Frøslev Camp Landscape Concept

The landscape concept for the Frøslev Camp museum area enhances the monument's history and integrates the surrounding nature; a combined destination for cultural and nature excursions.
 Frøslev Camp Landscape Concept. C.F. Møller
Facts

Client

Aabenraa Municipality

Address

Padborg, DENMARK

Size

70,000 m²

Year

2023-2024

Architect

C.F. Møller Architects

Landscape

C.F. Møller Architects

Frøslev Camp highlights the history of war in Denmark during World War II, when the occupying forces used the camp as a prisoner camp. Beautifully located near the German border, surrounded by the picturesque Frøslev Plantation and along the Hærvej, Frøslev Camp stands as a museum area that conveys a subject in Denmark's history that sharply contrasts with the surrounding idyllic nature.
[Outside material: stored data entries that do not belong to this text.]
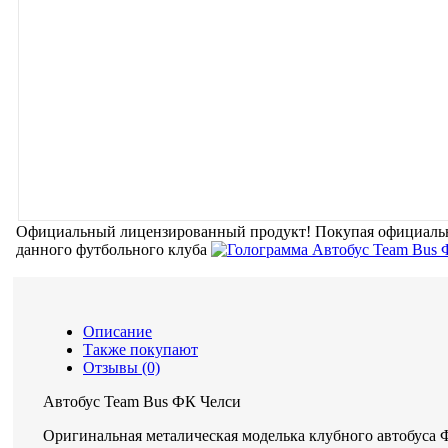
Официальный лицензированный продукт!
Покупая официальн
данного футбольного клуба
Описание
Также покупают
Отзывы (0)
Автобус Team Bus ФК Челси
Оригинальная металическая моделька клубного автобуса 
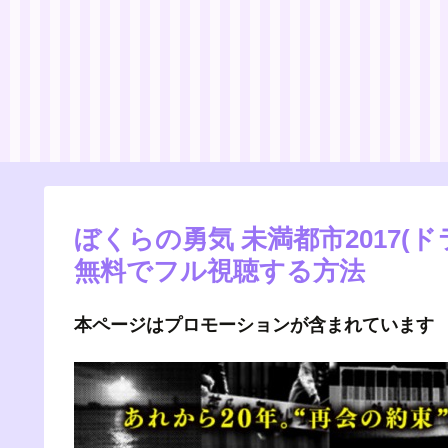
ぼくらの勇気 未満都市2017(
無料でフル視聴する方法
本ページはプロモーションが含まれています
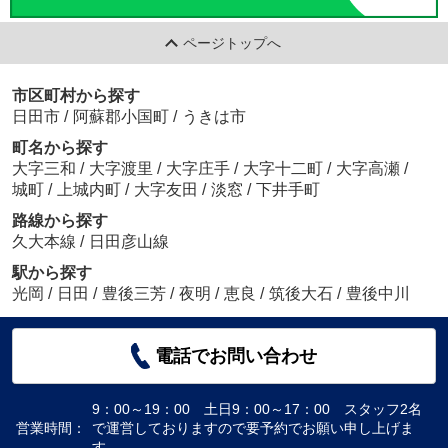
ページトップへ
市区町村から探す
日田市
/
阿蘇郡小国町
/
うきは市
町名から探す
大字三和
/
大字渡里
/
大字庄手
/
大字十二町
/
大字高瀬
/
城町
/
上城内町
/
大字友田
/
淡窓
/
下井手町
路線から探す
久大本線
/
日田彦山線
駅から探す
光岡
/
日田
/
豊後三芳
/
夜明
/
恵良
/
筑後大石
/
豊後中川
電話でお問い合わせ
9：00～19：00 土日9：00～17：00 スタッフ2名
営業時間：
で運営しておりますので要予約でお願い申し上げま
す。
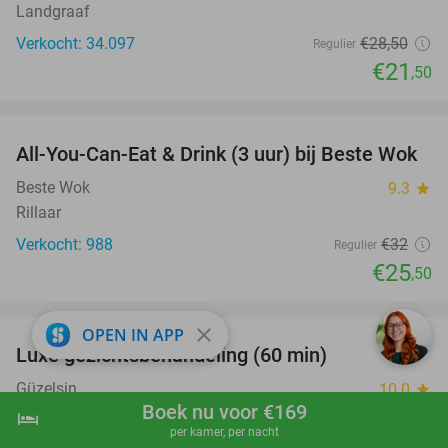
Landgraaf
Verkocht: 34.097
€28
,50
Regulier
€21
,50
favorite_border
All-You-Can-Eat & Drink (3 uur) bij Beste Wok
20%
Beste Wok
9.3
star
Rillaar
Verkocht: 988
€32
Regulier
€25
,50
favorite_border
close
OPEN IN APP
Luxe gezichtsbehandeling (60 min)
67%
Güzelsin
10.0
star
Boek nu voor €169
Aarschot (9 km)
hotel
shopping_cart
Boek nu
navigate_next
per kamer, per nacht
Verkocht: 17
€120
Regulier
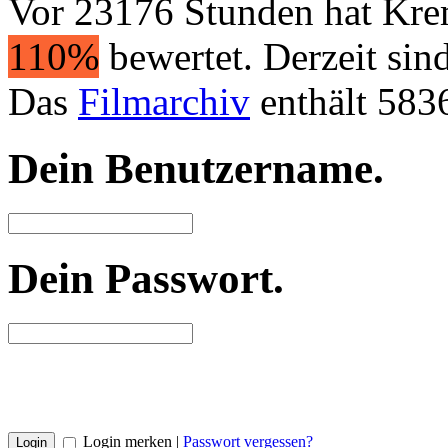
Vor 23176 Stunden hat Kr
110%
bewertet. Derzeit sin
Das
Filmarchiv
enthält 583
Dein Benutzername
.
Dein Passwort
.
Login merken |
Passwort vergessen?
The original character of Frøslev Camp was marked by mud and barracks, placed in a strict geometric arrangement in the form of a panopticon structure, which gave the guards an overview of the inmates in the camp. The geometry as a design principle remains a central part of the landscape concept’s structure and conveys the history of the camp's function as a prison. To stage the ordered structure, the dune and hill landscape is drawn in between the barracks, where the incursion of wild nature emphasizes that the time when the camp functioned as a prison has passed.
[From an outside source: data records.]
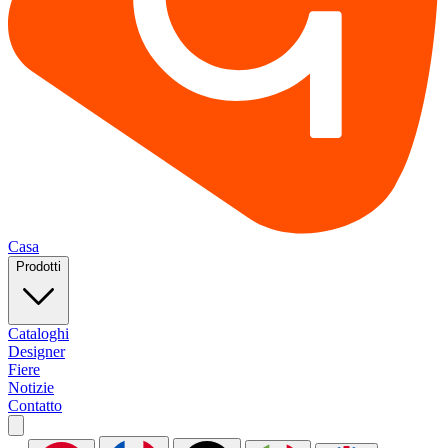
Casa
Prodotti
Cataloghi
Designer
Fiere
Notizie
Contatto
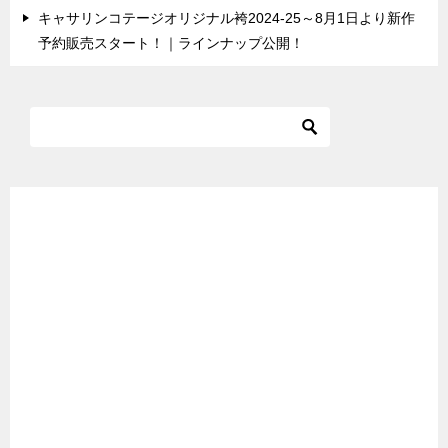
キャサリンコテージオリジナル袴2024-25～8月1日より新作
予約販売スタート！｜ラインナップ公開！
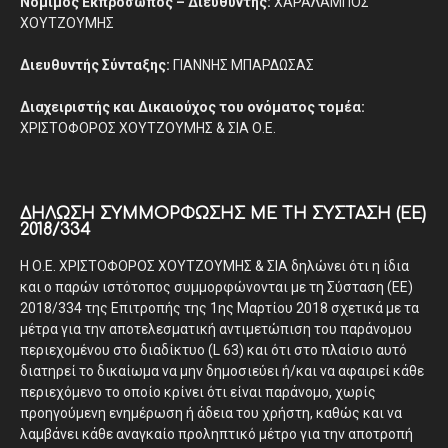
Νόμιμος Εκπρόσωπος – Διευθυντής:
ΧΑΡΑΛΑΜΠΟΣ
ΧΟΥΤΖΟΥΜΗΣ
Διευθυντής Σύνταξης:
ΓΙΑΝΝΗΣ ΜΠΑΡΔΩΣΑΣ
Διαχειριστής και Δικαιούχος του ονόματος τομέα:
ΧΡΙΣΤΟΦΟΡΟΣ ΧΟΥΤΖΟΥΜΗΣ & ΣΙΑ Ο.Ε.
ΔΉΛΩΣΗ ΣΥΜΜΌΡΦΩΣΗΣ ΜΕ ΤΗ ΣΎΣΤΑΣΗ (ΕΕ)
2018/334
Η Ο.Ε. ΧΡΙΣΤΟΦΟΡΟΣ ΧΟΥΤΖΟΥΜΗΣ & ΣΙΑ δηλώνει ότι η ίδια
και ο παρών ιστότοπος συμμορφώνονται με τη Σύσταση (ΕΕ)
2018/334 της Επιτροπής της 1ης Μαρτίου 2018 σχετικά με τα
μέτρα για την αποτελεσματική αντιμετώπιση του παράνομου
περιεχομένου στο διαδίκτυο (L 63) και ότι στο πλαίσιο αυτό
διατηρεί το δικαίωμα να μην δημοσιεύει ή/και να αφαιρεί κάθε
περιεχόμενο το οποίο κρίνει ότι είναι παράνομο, χωρίς
προηγούμενη ενημέρωση ή άδεια του χρήστη, καθώς και να
λαμβάνει κάθε αναγκαίο προληπτικό μέτρο για την αποτροπή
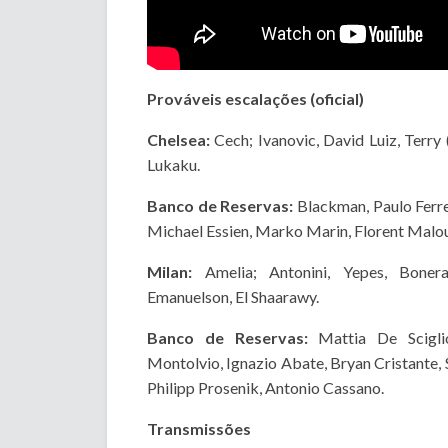
Prováveis escalações (oficial)
Chelsea:
Cech; Ivanovic, David Luiz, Terry
Lukaku.
Banco de Reservas:
Blackman, Paulo Ferre
Michael Essien, Marko Marin, Florent Malou
Milan:
Amelia; Antonini, Yepes, Boner
Emanuelson, El Shaarawy.
Banco de Reservas:
Mattia De Sciglio
Montolvio, Ignazio Abate, Bryan Cristante,
Philipp Prosenik, Antonio Cassano.
Transmissões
Storytelling and Nature Integration

The road that divided the camp between German and Danish – guard and prisoner, now functions as a walking and cycling path for visitors in both the museum area, the plantation, and the Hærvej. At the end of the walking and cycling path lies the arrival and trail center, and halfway along the stretch, it connects to the most central outdoor element of the museum area: the Square of Time. The Square of Time invites contemplation and reflection and can be used for events and commemorations. The square is designed with different pavings that illustrate the muddy terrain that characterized Frøslev Camp when it was a prisoner camp.
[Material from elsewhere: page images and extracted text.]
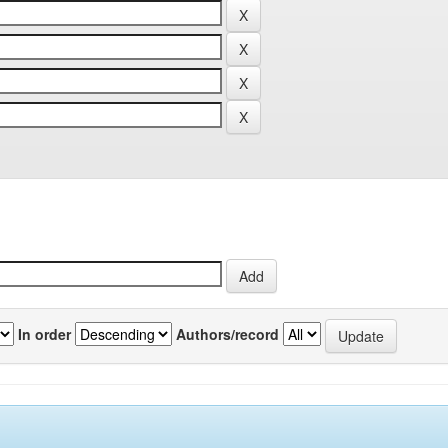
In order
Authors/record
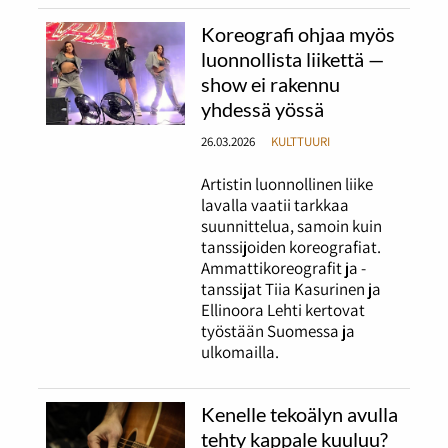
Koreografi ohjaa myös
luonnollista liikettä —
show ei rakennu
yhdessä yössä
26.03.2026
KULTTUURI
Artistin luonnollinen liike
lavalla vaatii tarkkaa
suunnittelua, samoin kuin
tanssijoiden koreografiat.
Ammattikoreografit ja -
tanssijat Tiia Kasurinen ja
Ellinoora Lehti kertovat
työstään Suomessa ja
ulkomailla.
Kenelle tekoälyn avulla
tehty kappale kuuluu?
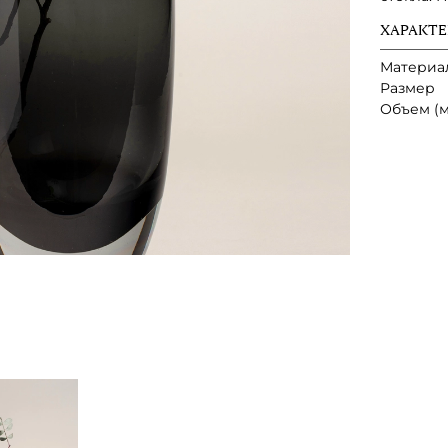
ХАРАКТ
Материа
Размер
Объем (м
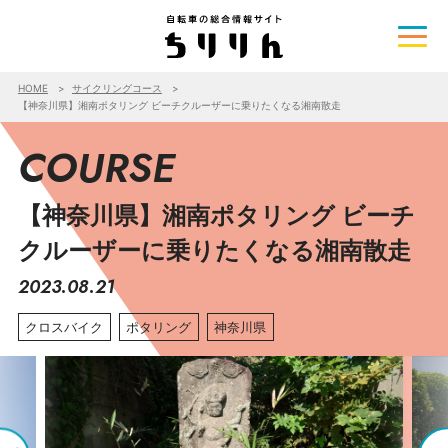
HOME
サイクリングコース
【神奈川県】湘南ポタリング ビーチクルーザーに乗りたくなる湘南散走
COURSE
【神奈川県】湘南ポタリング ビーチ
クルーザーに乗りたくなる湘南散走
2023.08.21
クロスバイク
ポタリング
神奈川県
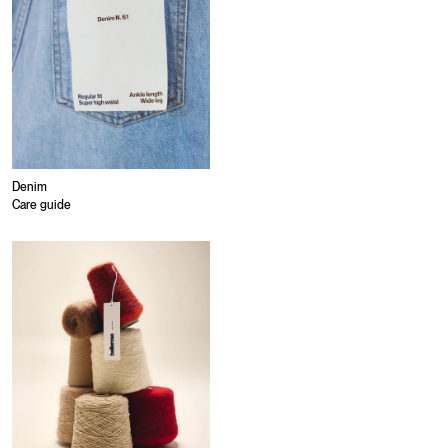
Denim
Care guide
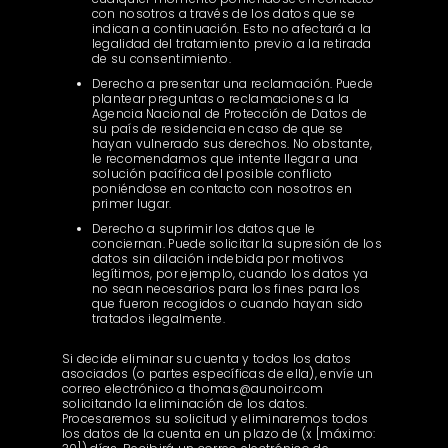
con nosotros a través de los datos que se
indican a continuación. Esto no afectará a la
legalidad del tratamiento previo a la retirada
de su consentimiento.
Derecho a presentar una reclamación. Puede
plantear preguntas o reclamaciones a la
Agencia Nacional de Protección de Datos de
su país de residencia en caso de que se
hayan vulnerado sus derechos. No obstante,
le recomendamos que intente llegar a una
solución pacífica del posible conflicto
poniéndose en contacto con nosotros en
primer lugar.
Derecho a suprimir los datos que le
conciernan. Puede solicitar la supresión de los
datos sin dilación indebida por motivos
legítimos, por ejemplo, cuando los datos ya
no sean necesarios para los fines para los
que fueron recogidos o cuando hayan sido
tratados ilegalmente.
Si decide eliminar su cuenta y todos los datos
asociados (o partes específicas de ella), envíe un
correo electrónico a thomas@aunoir.com
solicitando la eliminación de los datos.
Procesaremos su solicitud y eliminaremos todos
los datos de la cuenta en un plazo de (x [máximo:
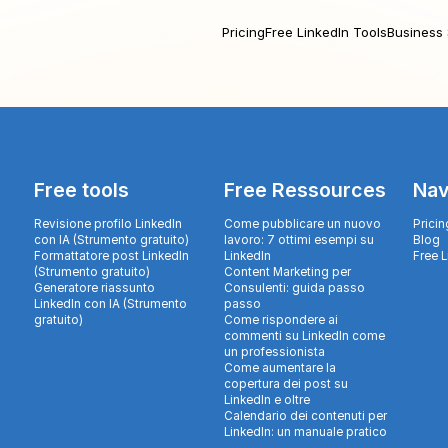
Pricing
Free LinkedIn Tools
Business 
Free tools
Free Ressources
Nav
Revisione profilo LinkedIn
Come pubblicare un nuovo
Pricin
con IA (Strumento gratuito)
lavoro: 7 ottimi esempi su
Blog
Formattatore post LinkedIn
LinkedIn
Free 
(Strumento gratuito)
Content Marketing per
Generatore riassunto
Consulenti: guida passo
LinkedIn con IA (Strumento
passo
gratuito)
Come rispondere ai
commenti su LinkedIn come
un professionista
Come aumentare la
copertura dei post su
LinkedIn e oltre
Calendario dei contenuti per
LinkedIn: un manuale pratico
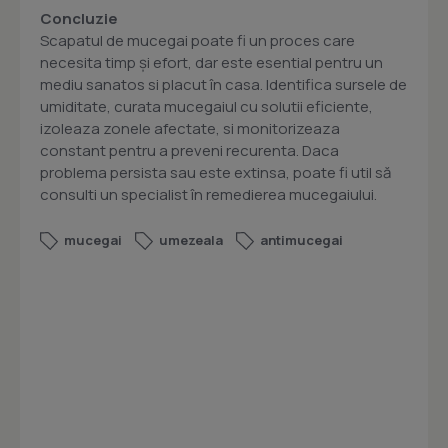
Concluzie
Scapatul de mucegai poate fi un proces care
necesita timp și efort, dar este esential pentru un
mediu sanatos si placut în casa. Identifica sursele de
umiditate, curata mucegaiul cu solutii eficiente,
izoleaza zonele afectate, si monitorizeaza
constant pentru a preveni recurenta. Daca
problema persista sau este extinsa, poate fi util să
consulti un specialist în remedierea mucegaiului.
mucegai
umezeala
antimucegai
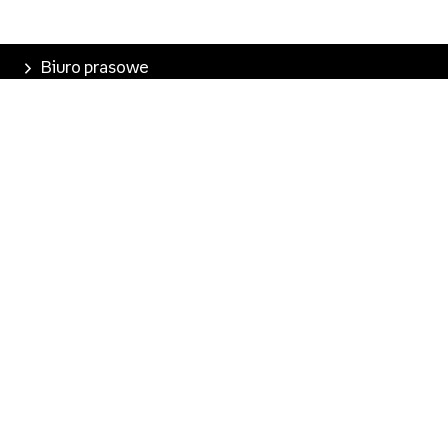
Biuro prasowe
Poznaj Empik
Nasze produkty
Empik Pasje
Marketplace
Pobierz aplikację
Kontakt dla mediów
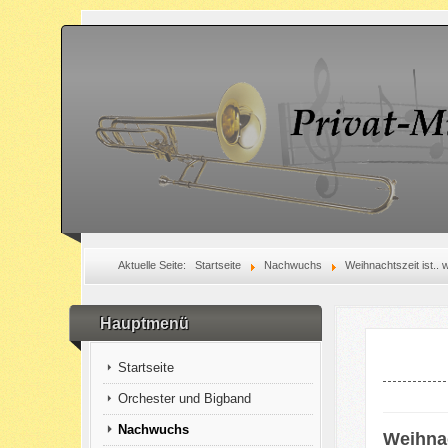
Aktuelle Seite:
Startseite
Nachwuchs
Weihnachtszeit ist..
Hauptmenü
Startseite
Orchester und Bigband
Nachwuchs
Weihnac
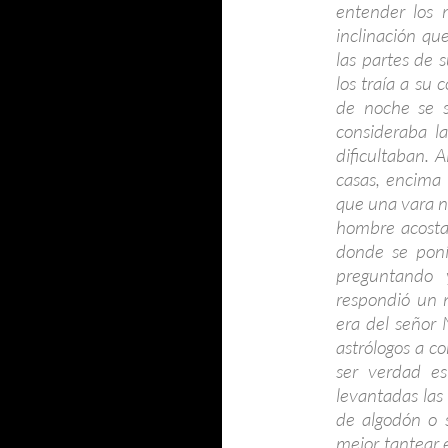
entender los 
inclinación qu
las partes de 
los traía a su 
de noche se s
consideraba la
dificultaban. 
casas, encima 
que una vara n
hombre acosta
donde se poní
preguntando 
respondió un 
era del señor 
astrólogos a co
ser verdad es
levantadas las
de algodón o 
mejor tantear e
Imprints of demolished barracks along the main path are marked with corten steel edges and filled with clipped grass. One of the demolished barracks has been reinterpreted as a memorial called "The Memory". Here, the footprint of the barrack is cast and furnished with fragments of walls and bed spaces, as they were originally organized, with the names of the 12,000 inmates engraved. The use of corten steel as a consistent material choice strengthens the area's identity and wayfinding. The rusty surface creates coherence between the elements in the museum landscape and symbolizes that its time as a prisoner camp has passed.

The project for the Frøslev Camp museum area combines storytelling, nature integration, and modern facilities, respecting the site's cultural heritage and the camp's significance for descendants and Danes.